J Surg Res. 2012 May 1;174(1):e11-6. doi: 10.1016/j.jss.2011.10.001. Epub 2011 Oct 25.
Hydrogen gas, an antioxidant agent, was found to protect against cerebral and myocardial ischemia-reperfusion (I/R) injury. In the present study, we investigated the effect of hydrogen-rich saline (HRS) on the I/R-induced lung injury.

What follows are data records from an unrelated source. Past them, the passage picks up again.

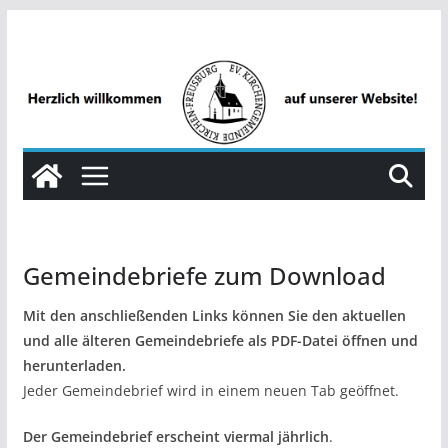
Zum
Inhalt
springen
Gemeindebriefe zum Download
Mit den anschließenden Links können Sie den aktuellen
und alle älteren Gemeindebriefe als PDF-Datei öffnen und
herunterladen.
Jeder Gemeindebrief wird in einem neuen Tab geöffnet.
Der Gemeindebrief erscheint viermal jährlich
.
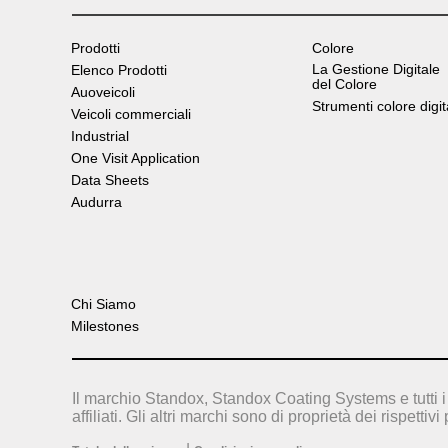
Prodotti
Colore
La Gestione Digitale
Elenco Prodotti
del Colore
Auoveicoli
Strumenti colore digit
Veicoli commerciali
Industrial
One Visit Application
Data Sheets
Audurra
Chi Siamo
Milestones
Il marchio Standox, Standox Coating Systems e tutti i 
affiliati. Gli altri marchi sono di proprietà dei rispettivi 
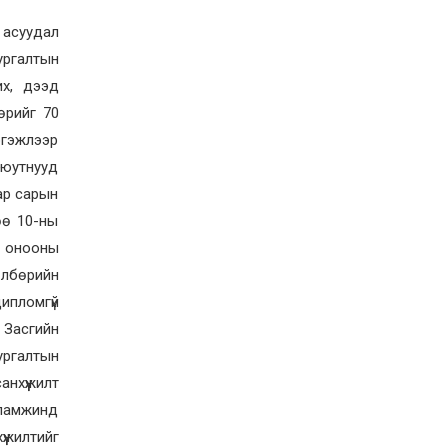
2026-06-19
 асуудал
Ж.НЯМДУЛАМ: НИЙТИЙН
АЛБАН ТУШААЛД ХҮЙСИЙН
ургалтын
ТЭНЦВЭРТЭЙ ТОМИЛГОО
ХИЙХ ХЭРЭГТЭЙ
их, дээд
2026-05-27
өрийг 70
ХББОС-ын сайд, Монгол-
ргэжлээр
Польшийн ЗГ хоорондын
комиссын хуралдааны хоёр
 оюутнууд
талын даргалагч нар
ар сарын
хооронд цахим уулзалт
хийлээ
2026-05-19
өө 10-ны
Ахмад хилчин Ү.Сэргэлэн
р онооны
Гавьяат тээвэрчин цол
өлбөрийн
тэмдэгээр шагнууллаа
ипломгүй
2026-05-15
э Засгийн
BE STRONG | Оролцогчдын
ургалтын
ДОТООД болон ГАДААД
ертөнцөөр аялуулах шинэ
нхүүжилт
дугаар өнөөдөр цацагдана
сламжинд
2026-05-11
үжилтийг
Гэмт хэрэг үйлдэж олсон 1,5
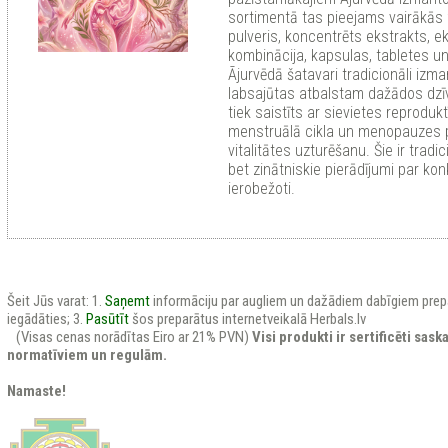
sortimentā tas pieejams vairākās
pulveris, koncentrēts ekstrakts, e
kombinācija, kapsulas, tabletes u
Ājurvēdā šatavari tradicionāli izm
labsajūtas atbalstam dažādos dzī
tiek saistīts ar sievietes reproduk
menstruālā cikla un menopauzes pe
vitalitātes uzturēšanu. Šie ir tradic
bet zinātniskie pierādījumi par kon
ierobežoti.
Šeit Jūs varat: 1.
Saņemt
informāciju par augliem un dažādiem dabīgiem prep
iegādāties; 3.
Pasūtīt
šos preparātus internetveikalā Herbals.lv
(Visas cenas norādītas Eiro ar 21% PVN)
Visi produkti ir sertificēti sas
normatīviem un regulām.
Namaste!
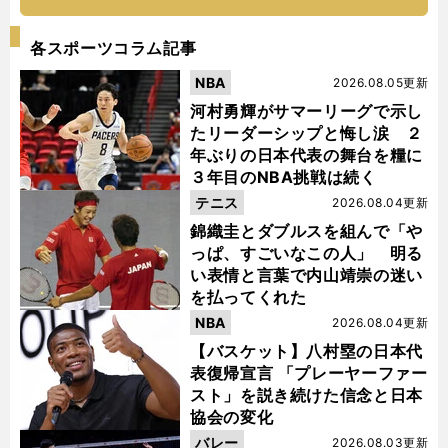
各スポーツコラム記事
NBA
2026.08.05更新
河村勇輝がサマーリーグで示し
たリーダーシップと悔し涙 ２
年ぶりの日本代表の舞台を糧に
３年目のNBA挑戦は続く
テニス
2026.08.04更新
錦織圭とダブルスを組んで「や
っぱ、すごいなこの人」 明る
い表情と言葉で内山靖崇の迷い
を払ってくれた
NBA
2026.08.04更新
【バスケット】八村塁の日本代
表復帰宣言 「プレーヤーファー
スト」を説き続けた信念と日本
協会の変化
バレー
2026.08.03更新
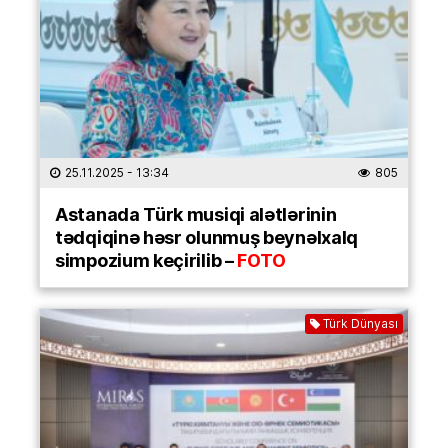
25.11.2025
- 13:34
805
Astanada Türk musiqi alətlərinin
tədqiqinə həsr olunmuş beynəlxalq
simpozium keçirilib –
FOTO
Türk Dünyası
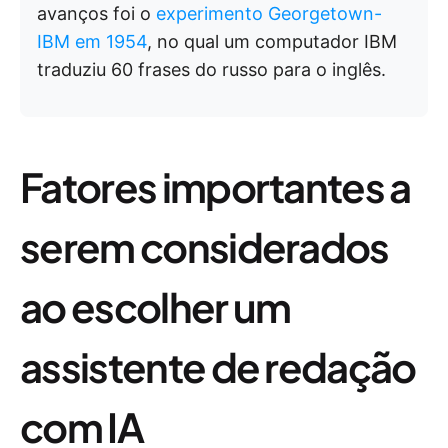
avanços foi o
experimento Georgetown-
IBM em 1954
, no qual um computador IBM
traduziu 60 frases do russo para o inglês.
Fatores importantes a
serem considerados
ao escolher um
assistente de redação
com IA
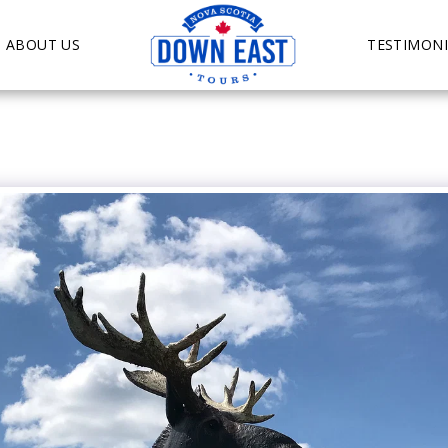
ABOUT US
TESTIMONI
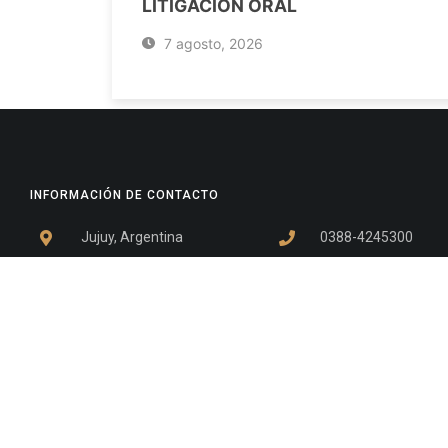
LITIGACIÓN ORAL
7 agosto, 2026
INFORMACIÓN DE CONTACTO
Jujuy, Argentina
0388-4245300
Edificio Central : 0388-4245300
Suprema Corte de Justicia: 4245330 - 4245331 - 4245332 
- 4245335
Juzgado Civil: 4245321 - 4245322 - 4245323 - 4245324 - 4
Edificio Ex-Panorama: 4245342
Tribunal de Familia - Vocalías 1, 2 y 3: 4245340
Tribunal de Familia - Vocalías 4, 5 y 6: 4245341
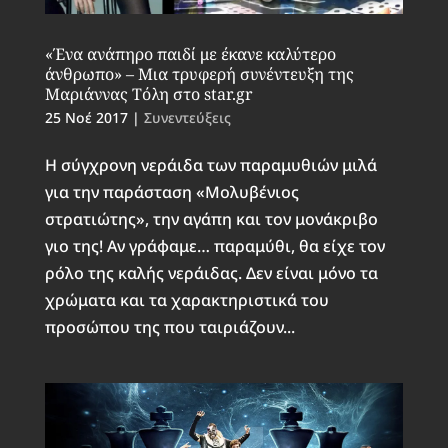
«Ένα ανάπηρο παιδί με έκανε καλύτερο
άνθρωπο» – Μια τρυφερή συνέντευξη της
Μαριάννας Τόλη στο star.gr
25 Νοέ 2017
|
Συνεντεύξεις
Η σύγχρονη νεράιδα των παραμυθιών μιλά
για την παράσταση «Μολυβένιος
στρατιώτης», την αγάπη και τον μονάκριβο
γιο της! Αν γράφαμε… παραμύθι, θα είχε τον
ρόλο της καλής νεράιδας. Δεν είναι μόνο τα
χρώματα και τα χαρακτηριστικά του
προσώπου της που ταιριάζουν...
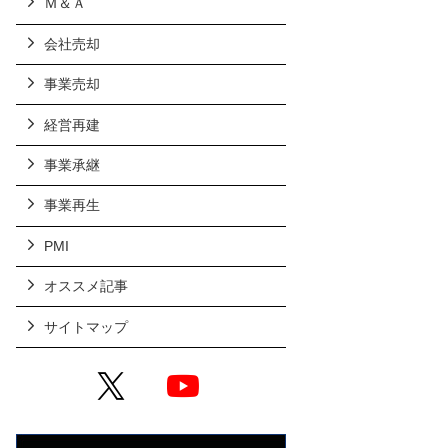
Ｍ＆Ａ
会社売却
事業売却
経営再建
事業承継
事業再生
PMI
オススメ記事
サイトマップ
X
YouTube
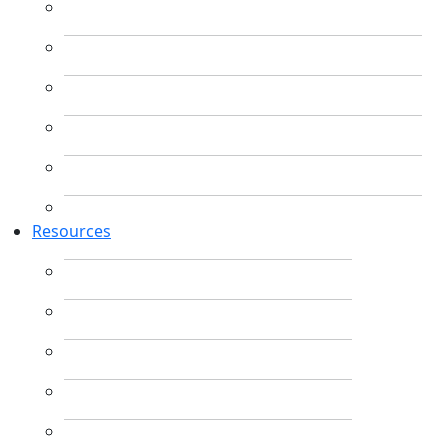
Resources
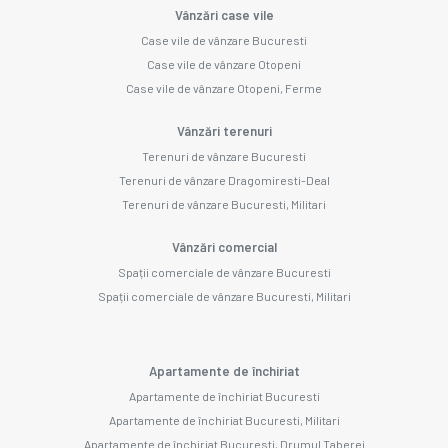
Vânzări case vile
Case vile de vânzare Bucuresti
Case vile de vânzare Otopeni
Case vile de vânzare Otopeni, Ferme
Vânzări terenuri
Terenuri de vânzare Bucuresti
Terenuri de vânzare Dragomiresti-Deal
Terenuri de vânzare Bucuresti, Militari
Vânzări comercial
Spații comerciale de vânzare Bucuresti
Spații comerciale de vânzare Bucuresti, Militari
Apartamente de închiriat
Apartamente de închiriat Bucuresti
Apartamente de închiriat Bucuresti, Militari
Apartamente de închiriat Bucuresti, Drumul Taberei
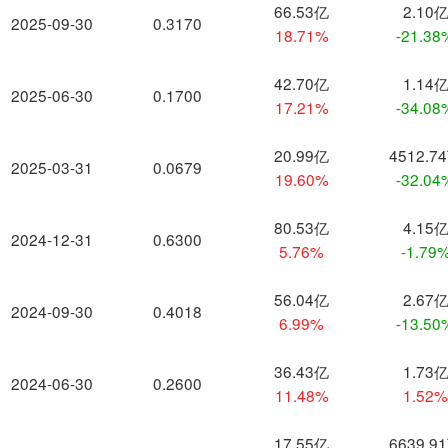
66.53亿
2.10
2025-09-30
0.3170
18.71%
-21.38
42.70亿
1.14
2025-06-30
0.1700
17.21%
-34.08
20.99亿
4512.7
2025-03-31
0.0679
19.60%
-32.04
80.53亿
4.15
2024-12-31
0.6300
5.76%
-1.79
56.04亿
2.67
2024-09-30
0.4018
6.99%
-13.50
36.43亿
1.73
2024-06-30
0.2600
11.48%
1.52
17.55亿
6639.9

Left lung of male New Zealand White rabbits rendered normothermic ischemia for 60 min and reperfused for up to 240 min. Treated animals received intraperitoneal injection of 5 mL/kg HRS or the same volume of normal saline 10 min before the start of reperfusion. Blood and lung tissue samples were obtained for blood gas and biochemical analyses. The tissues obtained from lower lobe of left lung were used for histologic examination.
After 240 min of reperfusion, intraperitoneal administration of HRS increased PaO2/FiO2 ratio and superoxide dismutase activities, and decreased malondialdehyde contents, proinflammatory cytokines expression, and myeloperoxidase activities, along with reduced wet/dry ratio and histologic injury scores (P < 0.05 versus I/R group).

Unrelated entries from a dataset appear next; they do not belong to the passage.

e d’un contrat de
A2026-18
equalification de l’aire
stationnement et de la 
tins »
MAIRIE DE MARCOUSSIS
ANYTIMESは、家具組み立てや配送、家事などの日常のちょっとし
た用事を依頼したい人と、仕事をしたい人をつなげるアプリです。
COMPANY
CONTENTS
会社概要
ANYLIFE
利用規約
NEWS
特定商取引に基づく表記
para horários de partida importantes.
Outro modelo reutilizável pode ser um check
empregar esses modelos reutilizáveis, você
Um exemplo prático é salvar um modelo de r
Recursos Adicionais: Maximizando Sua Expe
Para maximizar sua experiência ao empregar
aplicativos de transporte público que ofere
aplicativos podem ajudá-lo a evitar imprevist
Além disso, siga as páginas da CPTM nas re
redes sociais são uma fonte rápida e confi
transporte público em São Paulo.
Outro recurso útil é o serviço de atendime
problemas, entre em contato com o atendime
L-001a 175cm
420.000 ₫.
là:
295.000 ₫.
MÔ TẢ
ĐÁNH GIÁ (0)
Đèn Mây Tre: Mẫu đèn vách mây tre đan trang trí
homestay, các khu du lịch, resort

These results suggest that intraperitoneal administration of HRS before reperfusion protects the lung from I/R injury. The protective effect seems to be closely related to regulating oxidative damage and antioxidant enzyme activities and neutrophil infiltration.
氢气是一种抗氧化剂,已被发现可预防脑和心肌缺血再灌注(I/R)损伤。在本研究中,我们研究了富氢盐水(HRS)对 I/R 引起的肺损伤的影响。

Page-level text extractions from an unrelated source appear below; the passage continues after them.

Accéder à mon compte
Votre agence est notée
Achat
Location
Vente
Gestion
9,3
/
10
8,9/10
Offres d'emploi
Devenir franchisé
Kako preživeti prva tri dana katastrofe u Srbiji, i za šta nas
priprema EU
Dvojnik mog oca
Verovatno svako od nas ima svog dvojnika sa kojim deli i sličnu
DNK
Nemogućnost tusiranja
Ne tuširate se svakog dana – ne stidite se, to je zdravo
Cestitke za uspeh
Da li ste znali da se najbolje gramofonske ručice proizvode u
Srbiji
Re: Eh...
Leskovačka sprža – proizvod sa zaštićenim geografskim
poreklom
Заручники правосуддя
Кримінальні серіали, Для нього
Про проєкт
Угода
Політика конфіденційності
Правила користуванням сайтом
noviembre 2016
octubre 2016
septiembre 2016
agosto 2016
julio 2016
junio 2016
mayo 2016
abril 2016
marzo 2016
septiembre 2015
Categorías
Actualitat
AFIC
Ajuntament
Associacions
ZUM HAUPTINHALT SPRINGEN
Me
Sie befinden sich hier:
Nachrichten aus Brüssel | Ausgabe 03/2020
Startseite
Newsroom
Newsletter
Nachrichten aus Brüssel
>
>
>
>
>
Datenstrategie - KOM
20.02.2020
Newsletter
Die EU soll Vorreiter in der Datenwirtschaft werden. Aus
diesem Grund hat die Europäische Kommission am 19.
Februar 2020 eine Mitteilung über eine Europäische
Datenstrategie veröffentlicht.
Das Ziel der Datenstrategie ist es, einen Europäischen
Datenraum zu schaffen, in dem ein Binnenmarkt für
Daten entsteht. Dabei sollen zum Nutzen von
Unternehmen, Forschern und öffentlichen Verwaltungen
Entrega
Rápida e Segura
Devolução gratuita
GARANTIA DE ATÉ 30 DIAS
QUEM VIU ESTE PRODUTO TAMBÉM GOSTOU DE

将雄性新西兰白兔的左肺在常温下缺血 60 分钟,再灌注长达 240 分钟。治疗组动物在再灌注开始前 10 分钟接受腹腔注射 5 mL/kg HRS 或等量生理盐水。采集血液和肺组织样本进行血气和生化分析。从左肺下叶获得的组织用于组织学检查。
再灌注 240 分钟后,腹腔内给予 HRS 可提高 PaO2/FiO2 比值和超氧化物歧化酶活性,降低丙二醛含量、促炎细胞因子表达和髓过氧化物酶活性,并降低湿/干比和组织学损伤评分(与 I/R 组相比,P<0.05)。
这些结果表明,再灌注前腹腔内给予 HRS 可保护肺免受 I/R 损伤。保护作用似乎与调节氧化损伤和抗氧化酶活性以及中性粒细胞浸润密切相关。